Finland is setting an example for other countries to follow with its upcoming reform of vocational education and training, views Henna Virkkunen (NCP), a Member of the European Parliament.
“Recognising previously acquired skills, updating the qualification structure to correspond with the needs of the working life and transitioning to practical demonstration of skills are all excellent changes,” she touted in a speech in Jyväskylä on Monday.
Virkkunen called particular attention to the significance of introducing a year-round admissions system. Life, she reminded, does not always allow people to transition directly from one level of education to another.
“You can’t always take the most direct route in life, but making turns along the way is part of the deal – sometimes even necessary,” she said. “Allowing people to acquire the skills they’re missing is a smart reform from the standpoint of both students and labour markets. It’ll also expedite the transition from the school bench to the working life.”
Virkkunen pointed out that taking action to reduce youth unemployment is one of the most important challenges currently facing Europe.
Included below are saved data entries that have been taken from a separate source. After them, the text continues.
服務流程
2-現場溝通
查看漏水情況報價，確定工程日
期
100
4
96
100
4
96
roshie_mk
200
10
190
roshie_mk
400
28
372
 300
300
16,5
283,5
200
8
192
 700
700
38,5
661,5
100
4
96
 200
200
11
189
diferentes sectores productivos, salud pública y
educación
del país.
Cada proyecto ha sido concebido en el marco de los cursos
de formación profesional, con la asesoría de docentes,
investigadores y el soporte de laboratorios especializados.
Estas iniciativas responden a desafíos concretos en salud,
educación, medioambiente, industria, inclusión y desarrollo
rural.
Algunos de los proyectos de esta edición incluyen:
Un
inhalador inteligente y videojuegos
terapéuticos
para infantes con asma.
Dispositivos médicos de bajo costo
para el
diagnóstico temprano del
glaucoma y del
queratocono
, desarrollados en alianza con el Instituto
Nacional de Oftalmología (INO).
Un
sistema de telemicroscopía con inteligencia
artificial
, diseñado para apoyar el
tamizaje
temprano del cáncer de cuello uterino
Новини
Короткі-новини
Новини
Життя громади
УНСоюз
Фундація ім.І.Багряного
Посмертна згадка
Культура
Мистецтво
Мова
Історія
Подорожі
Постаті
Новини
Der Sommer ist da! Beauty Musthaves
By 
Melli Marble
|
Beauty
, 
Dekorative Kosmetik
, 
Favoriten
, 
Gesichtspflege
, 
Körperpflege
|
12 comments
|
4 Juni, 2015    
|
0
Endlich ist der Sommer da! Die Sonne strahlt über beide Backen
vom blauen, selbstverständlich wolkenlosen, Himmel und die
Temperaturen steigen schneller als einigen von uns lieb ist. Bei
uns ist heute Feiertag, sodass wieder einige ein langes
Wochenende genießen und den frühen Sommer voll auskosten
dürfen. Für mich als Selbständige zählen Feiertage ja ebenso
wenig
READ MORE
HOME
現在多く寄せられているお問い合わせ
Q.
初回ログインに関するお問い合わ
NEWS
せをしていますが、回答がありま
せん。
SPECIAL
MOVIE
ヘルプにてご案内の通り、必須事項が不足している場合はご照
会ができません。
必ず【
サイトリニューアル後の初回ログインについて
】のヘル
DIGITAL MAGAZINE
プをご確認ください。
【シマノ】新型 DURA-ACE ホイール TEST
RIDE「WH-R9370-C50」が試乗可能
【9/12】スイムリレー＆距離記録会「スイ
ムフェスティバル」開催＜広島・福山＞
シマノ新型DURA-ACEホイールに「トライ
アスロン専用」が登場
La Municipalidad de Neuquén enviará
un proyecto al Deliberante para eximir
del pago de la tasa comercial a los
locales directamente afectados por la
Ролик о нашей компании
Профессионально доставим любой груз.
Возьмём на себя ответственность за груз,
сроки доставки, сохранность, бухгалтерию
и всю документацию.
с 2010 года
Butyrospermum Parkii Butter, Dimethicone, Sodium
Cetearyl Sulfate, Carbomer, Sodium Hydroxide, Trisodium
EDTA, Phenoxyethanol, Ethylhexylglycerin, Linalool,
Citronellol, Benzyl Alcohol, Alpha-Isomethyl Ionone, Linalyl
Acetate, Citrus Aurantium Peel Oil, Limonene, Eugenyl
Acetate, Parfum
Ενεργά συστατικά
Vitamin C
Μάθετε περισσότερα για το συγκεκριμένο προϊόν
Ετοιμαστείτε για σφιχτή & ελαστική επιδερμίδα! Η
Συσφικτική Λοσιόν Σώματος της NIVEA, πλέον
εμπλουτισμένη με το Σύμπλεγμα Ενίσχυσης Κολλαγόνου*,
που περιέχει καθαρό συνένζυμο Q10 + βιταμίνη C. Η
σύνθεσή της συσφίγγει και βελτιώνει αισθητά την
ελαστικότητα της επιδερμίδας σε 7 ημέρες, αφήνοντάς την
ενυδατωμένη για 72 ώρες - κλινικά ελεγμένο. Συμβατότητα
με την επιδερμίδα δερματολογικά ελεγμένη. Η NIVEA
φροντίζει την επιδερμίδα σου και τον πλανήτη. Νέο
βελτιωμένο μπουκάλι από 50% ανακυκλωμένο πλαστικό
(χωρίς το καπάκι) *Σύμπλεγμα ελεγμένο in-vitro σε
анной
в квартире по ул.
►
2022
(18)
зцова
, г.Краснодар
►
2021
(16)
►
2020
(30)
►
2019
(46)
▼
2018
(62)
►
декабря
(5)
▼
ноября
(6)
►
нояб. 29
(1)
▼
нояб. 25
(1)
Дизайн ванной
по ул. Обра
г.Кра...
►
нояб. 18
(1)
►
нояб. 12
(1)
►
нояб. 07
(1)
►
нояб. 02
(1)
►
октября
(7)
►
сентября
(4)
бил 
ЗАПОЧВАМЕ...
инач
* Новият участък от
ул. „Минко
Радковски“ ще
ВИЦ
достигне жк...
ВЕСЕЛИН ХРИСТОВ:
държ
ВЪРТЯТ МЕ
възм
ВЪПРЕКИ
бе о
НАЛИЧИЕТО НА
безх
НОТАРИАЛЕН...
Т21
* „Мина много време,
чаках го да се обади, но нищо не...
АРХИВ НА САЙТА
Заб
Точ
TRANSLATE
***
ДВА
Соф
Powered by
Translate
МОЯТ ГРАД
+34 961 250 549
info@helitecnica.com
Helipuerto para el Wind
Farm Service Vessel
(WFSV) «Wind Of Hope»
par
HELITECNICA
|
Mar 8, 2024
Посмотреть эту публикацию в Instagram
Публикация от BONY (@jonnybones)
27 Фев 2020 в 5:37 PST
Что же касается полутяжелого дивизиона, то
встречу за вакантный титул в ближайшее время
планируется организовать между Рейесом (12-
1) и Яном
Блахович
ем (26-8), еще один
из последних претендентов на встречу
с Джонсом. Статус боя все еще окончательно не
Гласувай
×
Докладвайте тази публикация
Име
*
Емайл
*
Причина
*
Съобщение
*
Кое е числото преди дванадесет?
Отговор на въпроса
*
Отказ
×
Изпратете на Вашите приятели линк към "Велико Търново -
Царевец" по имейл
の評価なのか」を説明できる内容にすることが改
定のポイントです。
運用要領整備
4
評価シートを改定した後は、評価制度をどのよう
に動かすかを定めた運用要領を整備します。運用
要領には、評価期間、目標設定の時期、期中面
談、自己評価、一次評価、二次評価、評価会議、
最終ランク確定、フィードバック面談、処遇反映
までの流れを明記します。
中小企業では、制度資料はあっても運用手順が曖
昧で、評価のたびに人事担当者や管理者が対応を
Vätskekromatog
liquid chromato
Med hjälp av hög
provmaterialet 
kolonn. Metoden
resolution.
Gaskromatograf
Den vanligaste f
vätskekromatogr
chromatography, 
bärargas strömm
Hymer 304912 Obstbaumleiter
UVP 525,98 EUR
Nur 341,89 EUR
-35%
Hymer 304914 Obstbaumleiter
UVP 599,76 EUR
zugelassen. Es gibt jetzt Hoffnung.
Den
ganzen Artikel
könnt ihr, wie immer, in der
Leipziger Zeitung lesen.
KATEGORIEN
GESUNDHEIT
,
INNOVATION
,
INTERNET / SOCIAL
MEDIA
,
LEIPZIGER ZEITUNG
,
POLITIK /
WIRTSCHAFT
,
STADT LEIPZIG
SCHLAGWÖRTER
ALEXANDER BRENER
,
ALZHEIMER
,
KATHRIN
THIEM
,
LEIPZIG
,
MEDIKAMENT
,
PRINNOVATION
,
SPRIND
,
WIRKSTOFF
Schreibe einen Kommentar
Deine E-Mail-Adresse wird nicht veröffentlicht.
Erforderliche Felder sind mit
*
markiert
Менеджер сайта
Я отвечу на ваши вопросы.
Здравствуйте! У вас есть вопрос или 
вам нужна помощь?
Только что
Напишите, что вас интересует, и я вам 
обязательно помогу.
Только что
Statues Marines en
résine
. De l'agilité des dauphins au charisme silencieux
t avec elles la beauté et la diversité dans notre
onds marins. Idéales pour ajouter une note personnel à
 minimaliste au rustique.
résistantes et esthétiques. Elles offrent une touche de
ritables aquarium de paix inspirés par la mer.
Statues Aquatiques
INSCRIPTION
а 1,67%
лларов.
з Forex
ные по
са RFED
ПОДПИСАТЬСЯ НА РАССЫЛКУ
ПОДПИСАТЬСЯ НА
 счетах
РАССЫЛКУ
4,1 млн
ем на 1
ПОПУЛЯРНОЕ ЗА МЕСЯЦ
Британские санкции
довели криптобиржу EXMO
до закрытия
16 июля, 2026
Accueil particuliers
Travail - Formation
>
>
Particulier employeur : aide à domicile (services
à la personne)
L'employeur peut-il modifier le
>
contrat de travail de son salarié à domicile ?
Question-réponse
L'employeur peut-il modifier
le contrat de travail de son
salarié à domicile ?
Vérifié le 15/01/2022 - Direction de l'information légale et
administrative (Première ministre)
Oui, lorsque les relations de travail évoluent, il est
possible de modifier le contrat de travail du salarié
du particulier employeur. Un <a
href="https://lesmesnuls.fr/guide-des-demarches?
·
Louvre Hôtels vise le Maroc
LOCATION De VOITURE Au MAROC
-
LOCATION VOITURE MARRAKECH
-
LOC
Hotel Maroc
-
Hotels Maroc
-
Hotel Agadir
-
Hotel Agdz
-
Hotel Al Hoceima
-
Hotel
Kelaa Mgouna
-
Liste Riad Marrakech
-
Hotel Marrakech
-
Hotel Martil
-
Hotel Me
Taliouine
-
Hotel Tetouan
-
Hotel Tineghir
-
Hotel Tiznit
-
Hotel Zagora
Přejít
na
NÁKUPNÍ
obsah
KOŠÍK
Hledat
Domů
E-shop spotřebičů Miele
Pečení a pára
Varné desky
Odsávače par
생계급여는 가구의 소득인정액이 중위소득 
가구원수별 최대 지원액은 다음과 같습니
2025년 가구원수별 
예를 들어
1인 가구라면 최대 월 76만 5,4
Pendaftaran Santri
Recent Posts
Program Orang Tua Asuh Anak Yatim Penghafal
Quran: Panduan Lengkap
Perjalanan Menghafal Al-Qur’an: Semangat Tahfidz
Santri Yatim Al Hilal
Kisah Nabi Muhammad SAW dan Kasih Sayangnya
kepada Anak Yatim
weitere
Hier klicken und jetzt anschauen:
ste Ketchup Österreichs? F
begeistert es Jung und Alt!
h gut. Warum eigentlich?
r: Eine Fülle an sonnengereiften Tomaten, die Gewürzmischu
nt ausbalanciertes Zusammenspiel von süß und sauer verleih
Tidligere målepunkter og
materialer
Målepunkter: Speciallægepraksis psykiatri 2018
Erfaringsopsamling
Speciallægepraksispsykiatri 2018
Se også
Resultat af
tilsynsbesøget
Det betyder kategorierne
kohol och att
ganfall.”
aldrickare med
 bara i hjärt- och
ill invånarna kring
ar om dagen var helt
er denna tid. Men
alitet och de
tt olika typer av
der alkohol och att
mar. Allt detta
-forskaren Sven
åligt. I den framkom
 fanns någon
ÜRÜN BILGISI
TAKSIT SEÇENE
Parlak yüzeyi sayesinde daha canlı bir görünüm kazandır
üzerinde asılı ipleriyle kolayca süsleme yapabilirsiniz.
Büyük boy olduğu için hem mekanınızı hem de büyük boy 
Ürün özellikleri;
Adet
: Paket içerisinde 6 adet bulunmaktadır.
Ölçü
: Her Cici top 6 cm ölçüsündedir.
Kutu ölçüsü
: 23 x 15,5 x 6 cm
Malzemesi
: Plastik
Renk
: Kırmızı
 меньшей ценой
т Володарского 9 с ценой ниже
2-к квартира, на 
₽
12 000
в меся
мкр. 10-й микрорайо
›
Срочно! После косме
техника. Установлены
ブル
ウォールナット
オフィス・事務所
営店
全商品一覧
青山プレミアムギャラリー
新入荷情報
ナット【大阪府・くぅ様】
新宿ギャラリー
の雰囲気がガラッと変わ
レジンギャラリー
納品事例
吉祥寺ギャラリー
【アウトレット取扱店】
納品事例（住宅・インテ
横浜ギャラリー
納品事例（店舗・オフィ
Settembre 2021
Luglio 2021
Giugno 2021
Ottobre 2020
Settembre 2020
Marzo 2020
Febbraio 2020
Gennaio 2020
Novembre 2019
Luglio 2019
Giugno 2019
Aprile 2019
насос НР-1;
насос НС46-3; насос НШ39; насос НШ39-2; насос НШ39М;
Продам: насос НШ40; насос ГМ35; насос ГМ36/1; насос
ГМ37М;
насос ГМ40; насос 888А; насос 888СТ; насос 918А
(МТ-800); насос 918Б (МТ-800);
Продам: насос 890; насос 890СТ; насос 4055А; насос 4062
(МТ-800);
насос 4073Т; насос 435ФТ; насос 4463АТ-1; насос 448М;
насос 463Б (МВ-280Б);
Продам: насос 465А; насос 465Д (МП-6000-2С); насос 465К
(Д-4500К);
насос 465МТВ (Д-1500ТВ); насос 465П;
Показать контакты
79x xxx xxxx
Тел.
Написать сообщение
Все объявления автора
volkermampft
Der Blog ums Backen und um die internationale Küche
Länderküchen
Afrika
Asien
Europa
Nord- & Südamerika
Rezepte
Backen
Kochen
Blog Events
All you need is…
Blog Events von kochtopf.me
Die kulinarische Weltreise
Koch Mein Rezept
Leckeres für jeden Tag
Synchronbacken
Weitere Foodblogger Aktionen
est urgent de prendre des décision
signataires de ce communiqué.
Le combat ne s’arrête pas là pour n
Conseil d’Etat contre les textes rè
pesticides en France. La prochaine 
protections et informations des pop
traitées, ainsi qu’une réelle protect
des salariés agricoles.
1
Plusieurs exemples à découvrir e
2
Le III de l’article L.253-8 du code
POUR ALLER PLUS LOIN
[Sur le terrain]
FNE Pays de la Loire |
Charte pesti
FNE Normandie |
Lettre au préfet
Eurostat’s latest statistics indicate that a total of four million of the continent's under 25-year-old people are neither in education nor in employment.
“Unemployment is a human and economic crisis, but at worst it can become a breeding ground for criminal and extremist movements. It’s the duty of decision makers to encourage confidence in the future, but concrete measures are also needed to weed out youth unemployment.”
Vocational students to demonstrate skills in real-life work settings
The Finnish government presented its proposal for a new vocational education act to the parliament on 24 April, 2017. The comprehensive reform would, for example, encourage learning in real-life work settings and introduce a new funding model in order to reduce the number of drop-outs and enhance the effectiveness of teaching.
“The reform of vocational education and training is the biggest reform in the field of education in two decades,” commented Sanni Grahn-Laasonen (NCP), the Minister of Education and Culture.
The reform would also consolidate the provisions governing vocational education and training in order to form a more consistent whole.
It is projected to reduce study times – especially for adult students – by introducing a personal competence development plan for every student. The plan would identify the student's previously acquired skills and determine how those skills can be supplemented in different learning environments in order to facilitate a successful transition to the working life.
The plan would be drawn up by a teacher or guidance counsellor together with the student.
The reform would retain the current three-tier qualification structure but reduce the number of qualifications from 360 to 150. The remaining qualifications, however, would be more broad-based than the current ones, thus ensuring there is no need to create new qualifications in the event that new competence requirements arose.
Students would additionally be allowed to demonstrate their occupational skills in a real-life work setting. Their performance would be evaluated by a teacher and a representative of the working life.
The reform also strives to reduce overlap in the planning and administration of vocational education by granting education institutions greater freedom to decide how to organise the education. Principals and teachers would, as a result, be able to spend less time on administrative duties and more on teaching.